C'est effectivement une piste, pour contraindre les villes qui refusent systématiquement les logements sociaux. On peut aussi réfléchir à des systèmes de préemptions des terrains, décidées au niveau de l'agglomération. Notre but est à la fois de mieux répartir les logements sociaux sur les agglomérations, et de faire que ces logements ne soient pas des ghettos pour les plus défavorisés. Je me souviens que dans les années 60 à Nîmes, quand j'ai obtenu un logement en HLM avec ma famille, cela a représenté pour nous une promotion sociale. Il n'y avait pas d'ascenseur, mais il y avait l'eau chaude, un confort qu'on ne connaissait pas... Je ne peux donc admettre que le logement social devienne une sorte de « punition », de relégation dans un ghetto. Il faut absolument remettre des logements sociaux dans les centres villes, et les ouvrir plus largement. C'est pour cela que nous avons actualisé les plafonds de ressources et que nous les avons relevés pour certaines catégories.

Q - Vous voulez mettre la banlieue en centre-ville ?

Ça ferait un bon titre ! Mais non, car je n'aime pas le mot de « banlieue », qui est devenu péjoratif. Disons que les agglomérations, sans remettre en cause les centres historiques des villes, doivent savoir valoriser plusieurs centres, pour casser les ghettos, faire tomber les murs qui créent de la ségrégation.

Q - Des grèves comme celle de la SNCF n'aident pas à promouvoir les transports en commun ?

C'est sûr, mais je suis et serai respectueux du droit de grève, là comme ailleurs.

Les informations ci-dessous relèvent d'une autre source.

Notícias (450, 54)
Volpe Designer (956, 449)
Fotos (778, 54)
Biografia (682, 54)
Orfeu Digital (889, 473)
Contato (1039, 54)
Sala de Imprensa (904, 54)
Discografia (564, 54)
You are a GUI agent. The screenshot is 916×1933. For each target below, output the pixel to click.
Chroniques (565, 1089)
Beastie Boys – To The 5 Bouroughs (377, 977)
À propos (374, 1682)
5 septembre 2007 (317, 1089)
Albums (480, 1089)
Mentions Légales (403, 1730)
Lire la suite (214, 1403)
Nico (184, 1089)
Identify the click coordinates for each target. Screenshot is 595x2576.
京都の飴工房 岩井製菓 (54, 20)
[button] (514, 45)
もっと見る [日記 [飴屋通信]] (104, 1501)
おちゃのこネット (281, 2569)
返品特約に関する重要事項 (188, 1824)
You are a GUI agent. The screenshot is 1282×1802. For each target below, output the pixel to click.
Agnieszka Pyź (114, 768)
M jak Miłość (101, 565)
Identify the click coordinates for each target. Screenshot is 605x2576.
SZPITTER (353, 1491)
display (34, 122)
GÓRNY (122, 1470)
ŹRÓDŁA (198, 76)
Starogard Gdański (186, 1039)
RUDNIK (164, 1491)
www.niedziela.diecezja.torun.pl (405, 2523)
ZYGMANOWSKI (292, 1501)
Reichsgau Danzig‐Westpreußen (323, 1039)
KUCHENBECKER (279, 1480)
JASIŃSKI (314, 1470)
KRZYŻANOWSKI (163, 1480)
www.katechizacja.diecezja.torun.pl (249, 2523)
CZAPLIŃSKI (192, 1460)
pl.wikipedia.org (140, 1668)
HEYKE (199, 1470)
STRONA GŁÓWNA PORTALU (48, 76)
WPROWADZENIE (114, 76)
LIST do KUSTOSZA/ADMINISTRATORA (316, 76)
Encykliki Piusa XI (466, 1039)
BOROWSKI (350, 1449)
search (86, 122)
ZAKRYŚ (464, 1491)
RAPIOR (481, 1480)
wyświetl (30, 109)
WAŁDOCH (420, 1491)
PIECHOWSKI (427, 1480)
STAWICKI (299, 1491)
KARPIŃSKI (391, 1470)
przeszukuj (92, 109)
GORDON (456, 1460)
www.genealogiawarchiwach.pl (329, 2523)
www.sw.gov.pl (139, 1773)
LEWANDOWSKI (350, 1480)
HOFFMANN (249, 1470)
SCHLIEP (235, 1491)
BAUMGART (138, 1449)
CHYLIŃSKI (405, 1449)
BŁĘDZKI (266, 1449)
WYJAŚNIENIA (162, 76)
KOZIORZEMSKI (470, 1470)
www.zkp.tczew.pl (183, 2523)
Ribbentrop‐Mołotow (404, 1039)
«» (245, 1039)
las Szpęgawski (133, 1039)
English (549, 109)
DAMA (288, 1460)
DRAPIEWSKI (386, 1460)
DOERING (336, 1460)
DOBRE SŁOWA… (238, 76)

Le dialogue engagé depuis plusieurs mois à la SNCF sur les 35 heures a abouti à un texte global vis-à-vis duquel les deux premières organisations syndicales de cheminots (CGT et CFDT) ont montré leur intérêt. Cette attitude montre qu'il peut y avoir des réflexes anciens qui amènent immédiatement au conflit. Je ne pense pas que cette attitude soit la bonne. Je considère que la grève doit rester l'arme ultime et surtout, je crois sincèrement qu'une nouvelle approche fondée sur le dialogue social est en train de progresser dans l'entreprise.